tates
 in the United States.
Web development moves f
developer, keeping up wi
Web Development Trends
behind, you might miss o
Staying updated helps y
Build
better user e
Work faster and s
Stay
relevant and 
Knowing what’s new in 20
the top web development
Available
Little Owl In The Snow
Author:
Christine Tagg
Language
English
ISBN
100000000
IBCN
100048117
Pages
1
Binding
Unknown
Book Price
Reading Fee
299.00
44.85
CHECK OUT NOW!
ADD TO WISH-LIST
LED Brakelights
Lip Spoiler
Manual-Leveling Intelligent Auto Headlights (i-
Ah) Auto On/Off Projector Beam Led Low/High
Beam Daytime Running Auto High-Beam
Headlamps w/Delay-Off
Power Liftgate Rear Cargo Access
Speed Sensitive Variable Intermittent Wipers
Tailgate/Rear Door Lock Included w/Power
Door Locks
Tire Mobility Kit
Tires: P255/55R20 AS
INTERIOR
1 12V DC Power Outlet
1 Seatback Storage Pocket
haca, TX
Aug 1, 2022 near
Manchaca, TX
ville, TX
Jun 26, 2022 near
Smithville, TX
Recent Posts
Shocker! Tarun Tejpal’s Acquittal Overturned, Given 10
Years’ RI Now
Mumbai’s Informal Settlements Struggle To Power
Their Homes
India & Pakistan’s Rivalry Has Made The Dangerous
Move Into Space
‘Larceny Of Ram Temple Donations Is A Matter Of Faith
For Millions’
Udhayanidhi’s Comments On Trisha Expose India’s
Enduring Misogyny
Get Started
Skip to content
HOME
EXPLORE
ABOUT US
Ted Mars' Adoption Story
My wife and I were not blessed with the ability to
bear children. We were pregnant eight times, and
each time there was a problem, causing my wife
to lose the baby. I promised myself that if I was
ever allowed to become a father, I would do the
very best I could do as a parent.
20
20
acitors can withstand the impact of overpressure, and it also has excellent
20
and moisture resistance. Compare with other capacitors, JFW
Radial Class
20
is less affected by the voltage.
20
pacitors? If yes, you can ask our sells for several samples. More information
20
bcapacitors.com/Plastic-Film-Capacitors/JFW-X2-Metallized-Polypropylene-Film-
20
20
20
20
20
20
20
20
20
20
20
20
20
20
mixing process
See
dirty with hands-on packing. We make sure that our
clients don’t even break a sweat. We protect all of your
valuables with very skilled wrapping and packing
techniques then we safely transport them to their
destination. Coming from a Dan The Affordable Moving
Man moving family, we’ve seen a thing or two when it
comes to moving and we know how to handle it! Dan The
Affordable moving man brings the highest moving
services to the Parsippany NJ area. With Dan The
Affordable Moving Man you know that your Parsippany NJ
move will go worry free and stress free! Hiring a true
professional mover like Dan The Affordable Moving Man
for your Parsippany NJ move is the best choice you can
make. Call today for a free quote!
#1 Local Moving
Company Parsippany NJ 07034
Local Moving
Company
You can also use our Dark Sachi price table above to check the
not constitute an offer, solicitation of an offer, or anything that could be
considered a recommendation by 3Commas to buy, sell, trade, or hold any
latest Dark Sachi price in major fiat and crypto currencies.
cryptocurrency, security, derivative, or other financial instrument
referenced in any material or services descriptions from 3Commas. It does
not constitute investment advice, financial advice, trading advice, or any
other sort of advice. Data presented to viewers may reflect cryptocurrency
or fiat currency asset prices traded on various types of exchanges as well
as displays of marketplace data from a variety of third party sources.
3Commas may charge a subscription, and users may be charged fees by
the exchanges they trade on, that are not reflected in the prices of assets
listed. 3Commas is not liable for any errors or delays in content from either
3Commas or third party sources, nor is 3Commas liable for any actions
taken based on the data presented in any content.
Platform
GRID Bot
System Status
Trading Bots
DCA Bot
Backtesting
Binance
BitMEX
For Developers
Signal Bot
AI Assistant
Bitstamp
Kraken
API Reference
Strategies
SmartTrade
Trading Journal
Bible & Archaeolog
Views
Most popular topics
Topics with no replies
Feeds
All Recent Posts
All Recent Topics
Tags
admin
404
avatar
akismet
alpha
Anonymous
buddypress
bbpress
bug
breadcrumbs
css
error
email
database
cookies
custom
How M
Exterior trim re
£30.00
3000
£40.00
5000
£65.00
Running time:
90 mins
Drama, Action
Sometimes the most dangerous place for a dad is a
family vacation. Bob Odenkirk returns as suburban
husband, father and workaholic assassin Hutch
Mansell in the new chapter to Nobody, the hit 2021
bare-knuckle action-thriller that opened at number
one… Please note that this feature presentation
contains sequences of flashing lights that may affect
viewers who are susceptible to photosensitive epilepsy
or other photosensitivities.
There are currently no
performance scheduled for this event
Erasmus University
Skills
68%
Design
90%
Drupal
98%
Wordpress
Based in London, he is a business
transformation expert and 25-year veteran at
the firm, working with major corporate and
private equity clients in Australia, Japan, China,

..........

# WHAT THE TASK ASKS
Restate the entries. Match them exactly.

# EXPECTED ANSWER
tates
 in the United States.
Web development moves f
developer, keeping up wi
Web Development Trends
behind, you might miss o
Staying updated helps y
Build
better user e
Work faster and s
Stay
relevant and 
Knowing what’s new in 20
the top web development
Available
Little Owl In The Snow
Author:
Christine Tagg
Language
English
ISBN
100000000
IBCN
100048117
Pages
1
Binding
Unknown
Book Price
Reading Fee
299.00
44.85
CHECK OUT NOW!
ADD TO WISH-LIST
LED Brakelights
Lip Spoiler
Manual-Leveling Intelligent Auto Headlights (i-
Ah) Auto On/Off Projector Beam Led Low/High
Beam Daytime Running Auto High-Beam
Headlamps w/Delay-Off
Power Liftgate Rear Cargo Access
Speed Sensitive Variable Intermittent Wipers
Tailgate/Rear Door Lock Included w/Power
Door Locks
Tire Mobility Kit
Tires: P255/55R20 AS
INTERIOR
1 12V DC Power Outlet
1 Seatback Storage Pocket
haca, TX
Aug 1, 2022 near
Manchaca, TX
ville, TX
Jun 26, 2022 near
Smithville, TX
Recent Posts
Shocker! Tarun Tejpal’s Acquittal Overturned, Given 10
Years’ RI Now
Mumbai’s Informal Settlements Struggle To Power
Their Homes
India & Pakistan’s Rivalry Has Made The Dangerous
Move Into Space
‘Larceny Of Ram Temple Donations Is A Matter Of Faith
For Millions’
Udhayanidhi’s Comments On Trisha Expose India’s
Enduring Misogyny
Get Started
Skip to content
HOME
EXPLORE
ABOUT US
Ted Mars' Adoption Story
My wife and I were not blessed with the ability to
bear children. We were pregnant eight times, and
each time there was a problem, causing my wife
to lose the baby. I promised myself that if I was
ever allowed to become a father, I would do the
very best I could do as a parent.
20
20
acitors can withstand the impact of overpressure, and it also has excellent
20
and moisture resistance. Compare with other capacitors, JFW
Radial Class
20
is less affected by the voltage.
20
pacitors? If yes, you can ask our sells for several samples. More information
20
bcapacitors.com/Plastic-Film-Capacitors/JFW-X2-Metallized-Polypropylene-Film-
20
20
20
20
20
20
20
20
20
20
20
20
20
20
mixing process
See
dirty with hands-on packing. We make sure that our
clients don’t even break a sweat. We protect all of your
valuables with very skilled wrapping and packing
techniques then we safely transport them to their
destination. Coming from a Dan The Affordable Moving
Man moving family, we’ve seen a thing or two when it
comes to moving and we know how to handle it! Dan The
Affordable moving man brings the highest moving
services to the Parsippany NJ area. With Dan The
Affordable Moving Man you know that your Parsippany NJ
move will go worry free and stress free! Hiring a true
professional mover like Dan The Affordable Moving Man
for your Parsippany NJ move is the best choice you can
make. Call today for a free quote!
#1 Local Moving
Company Parsippany NJ 07034
Local Moving
Company
You can also use our Dark Sachi price table above to check the
not constitute an offer, solicitation of an offer, or anything that could be
considered a recommendation by 3Commas to buy, sell, trade, or hold any
latest Dark Sachi price in major fiat and crypto currencies.
cryptocurrency, security, derivative, or other financial instrument
referenced in any material or services descriptions from 3Commas. It does
not constitute investment advice, financial advice, trading advice, or any
other sort of advice. Data presented to viewers may reflect cryptocurrency
or fiat currency asset prices traded on various types of exchanges as well
as displays of marketplace data from a variety of third party sources.
3Commas may charge a subscription, and users may be charged fees by
the exchanges they trade on, that are not reflected in the prices of assets
listed. 3Commas is not liable for any errors or delays in content from either
3Commas or third party sources, nor is 3Commas liable for any actions
taken based on the data presented in any content.
Platform
GRID Bot
System Status
Trading Bots
DCA Bot
Backtesting
Binance
BitMEX
For Developers
Signal Bot
AI Assistant
Bitstamp
Kraken
API Reference
Strategies
SmartTrade
Trading Journal
Bible & Archaeolog
Views
Most popular topics
Topics with no replies
Feeds
All Recent Posts
All Recent Topics
Tags
admin
404
avatar
akismet
alpha
Anonymous
buddypress
bbpress
bug
breadcrumbs
css
error
email
database
cookies
custom
How M
Exterior trim re
£30.00
3000
£40.00
5000
£65.00
Running time:
90 mins
Drama, Action
Sometimes the most dangerous place for a dad is a
family vacation. Bob Odenkirk returns as suburban
husband, father and workaholic assassin Hutch
Mansell in the new chapter to Nobody, the hit 2021
bare-knuckle action-thriller that opened at number
one… Please note that this feature presentation
contains sequences of flashing lights that may affect
viewers who are susceptible to photosensitive epilepsy
or other photosensitivities.
There are currently no
performance scheduled for this event
Erasmus University
Skills
68%
Design
90%
Drupal
98%
Wordpress
Based in London, he is a business
transformation expert and 25-year veteran at
the firm, working with major corporate and
private equity clients in Australia, Japan, China,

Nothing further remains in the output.